Ministerstwo Spraw Wewnętrznych i Administracji wydało oświadczenie w związku z zamknięciem granicy polsko-białoruskiej. Jak podkreślono, zakończenie ćwiczeń Zapad-2025 nie jest równoznaczne z otwarciem granicy. Sprawę skomentował krótko Janusz Korwin-Mikke.
Poniżej zamieszczamy oświadczenie MSWiA.
Zamknięcie granicy polsko-białoruskiej obowiązuje do odwołania i jest podyktowane troską o bezpieczeństwo Polek i Polaków. Zapewnienie bezpieczeństwa dla obywateli jest dla nas priorytetem. Podkreślamy, że decyzja, która zapadła, jest związana z manewrami rosyjsko-białoruskimi „Zapad 2025”, co nie oznacza zamknięcia granicy wyłącznie na czas tych ćwiczeń.
Przywrócimy ruch wtedy, kiedy granica będzie w pełni bezpieczna, gdy potwierdzą to informacje przekazane przez służby.
Mamy świadomość, że wstrzymanie ruchu granicznego jest wyzwaniem dla przewoźników, którzy muszą korzystać z np. przejść granicznych na Litwie, by realizować przewozy.
Podkreślamy, że ze względu na kwestie gospodarcze i dobro polskich przedsiębiorców zrobimy co w naszej mocy, by okres wyłączenia ruchu granicznego był jak najmniej dotkliwy dla przedsiębiorców.

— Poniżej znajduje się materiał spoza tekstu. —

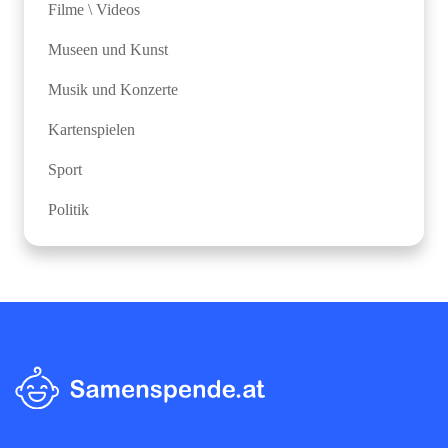
Filme \ Videos
Museen und Kunst
Musik und Konzerte
Kartenspielen
Sport
Politik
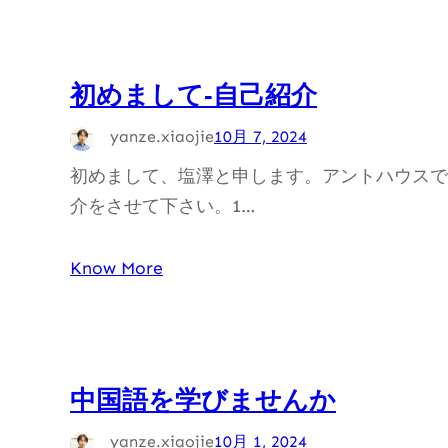
初めまして‐自己紹介
yanze.xiaojie
10月 7, 2024
初めまして、塩澤と申します。アントハウスで
介をさせて下さい。1…
Know More
中国語を学びませんか
yanze.xiaojie
10月 1, 2024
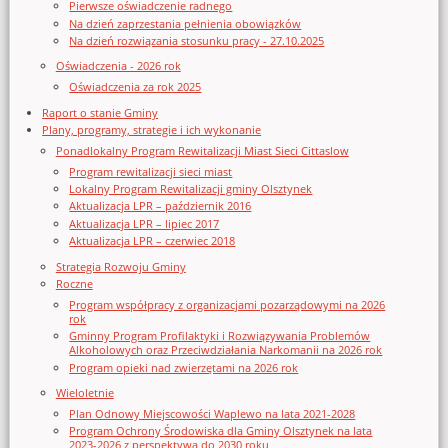
Pierwsze oświadczenie radnego
Na dzień zaprzestania pełnienia obowiązków
Na dzień rozwiązania stosunku pracy - 27.10.2025
Oświadczenia - 2026 rok
Oświadczenia za rok 2025
Raport o stanie Gminy
Plany, programy, strategie i ich wykonanie
Ponadlokalny Program Rewitalizacji Miast Sieci Cittaslow
Program rewitalizacji sieci miast
Lokalny Program Rewitalizacji gminy Olsztynek
Aktualizacja LPR – październik 2016
Aktualizacja LPR – lipiec 2017
Aktualizacja LPR – czerwiec 2018
Strategia Rozwoju Gminy
Roczne
Program współpracy z organizacjami pozarządowymi na 2026
rok
Gminny Program Profilaktyki i Rozwiązywania Problemów
Alkoholowych oraz Przeciwdziałania Narkomanii na 2026 rok
Program opieki nad zwierzętami na 2026 rok
Wieloletnie
Plan Odnowy Miejscowości Waplewo na lata 2021-2028
Program Ochrony Środowiska dla Gminy Olsztynek na lata
2023-2026 z perspektywą do 2030 roku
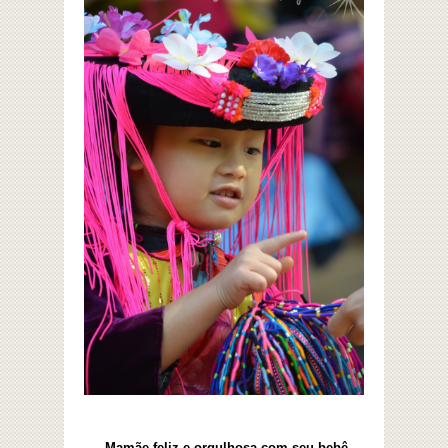
Mamãe feliz e orgulhosa com seu bebê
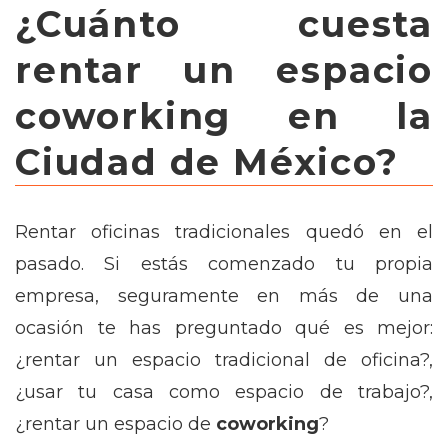
¿Cuánto cuesta
rentar un espacio
coworking en la
Ciudad de México?
Rentar oficinas tradicionales quedó en el
pasado. Si estás comenzado tu propia
empresa, seguramente en más de una
ocasión te has preguntado qué es mejor:
¿rentar un espacio tradicional de oficina?,
¿usar tu casa como espacio de trabajo?,
¿rentar un espacio de
coworking
?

Straty zostaną ocenione w momencie, kiedy będziemy wiedzieli, jak długo granica będzie zamknięta. Wówczas ministerstwa będą mogły przygotować takie zestawienie. Na tej podstawie rząd będzie podejmował decyzje o ewentualnym wsparciu państwa dla poszczególnych branż przemysłu.
Karolina Gałecka
Rzecznik Prasowy MSWiA
Do decyzji rządu warszawskiego odniósł się Janusz Korwin-Mikke. Nie szczędził gorzkich słów.
„Dziś koniec manewrów Zachód-2025. Kretyni z Warszawy, którzy postawili Polskę w stan histerii z powodu 20 latawców z Ukrainy, zgromadzili 40.000 żołnierzy by nas bronili przed możliwą agresją. Tymczasem manewry te obserwowali wojskowi z 23 państw – w tym Turcji, Węgier i USA” – napisał.
Dziś koniec manewrów Zachód-2025. Kretyni z Warszawy, którzy postawili Polskę w stan histerii z powodu 20 latawców z Ukrainy, zgromadzili 40.000 żołnierzy by nas bronili przed możliwą agresją. Tymczasem manewry te obserwowali wojskowi z 23 państw – w tym Turcji, Węgier i USA.